For the time stationary global geomagnetic field, a new modelling concept is presented. A Bayesian non-parametric approach provides realistic location dependent uncertainty estimates. Modelling related variabilities are dealt with systematically by making little subjective apriori assumptions. Rather than parametrizing the model by Gauss coefficients, a functional analytic approach is applied. The geomagnetic potential is assumed a Gaussian process to describe a distribution over functions. Apriori correlations are given by an explicit kernel function with non-informative dipole contribution. A refined modelling strategy is proposed that accommodates non-linearities of archeomagnetic observables: First, a rough field estimate is obtained considering only sites that provide full field vector records. Subsequently, this estimate supports the linearization that incorporates the remaining incomplete records. The comparison of results for the archeomagnetic field over the past 1000 yr is in general agreement with previous models while improved model uncertainty estimates are provided.
In a previous study, a new snapshot modeling concept for the archeomagnetic field was introduced (Mauerberger et al., 2020, ). By assuming a Gaussian process for the geomagnetic potential, a correlation-based algorithm was presented, which incorporates a closed-form spatial correlation function. This work extends the suggested modeling strategy to the temporal domain.
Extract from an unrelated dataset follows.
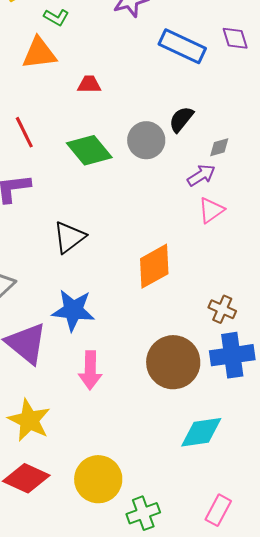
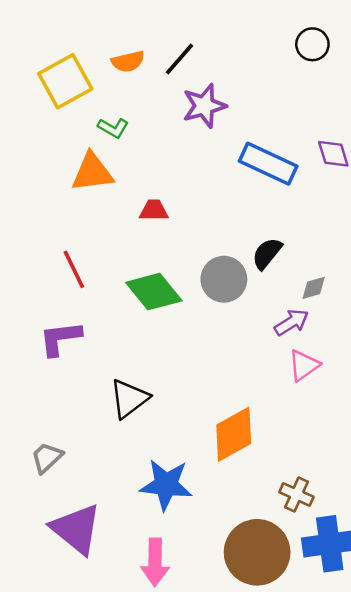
brown cross: (222, 309) -> (296, 495), moved
blue star: (73, 310) -> (166, 485), moved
A space-time correlation kernel is constructed from the tensor product of the closed-form spatial correlation kernel with a squared exponential kernel in time. Dating uncertainties are incorporated into the modeling concept using a noisy input Gaussian process. All but one modeling hyperparameters are marginalized, to reduce their influence on the outcome and to translate their variability to the posterior variance. The resulting distribution incorporates uncertainties related to dating, measurement and modeling process. Results from application to archeomagnetic data show less variation in the dipole than comparable models, but are in general agreement with previous findings.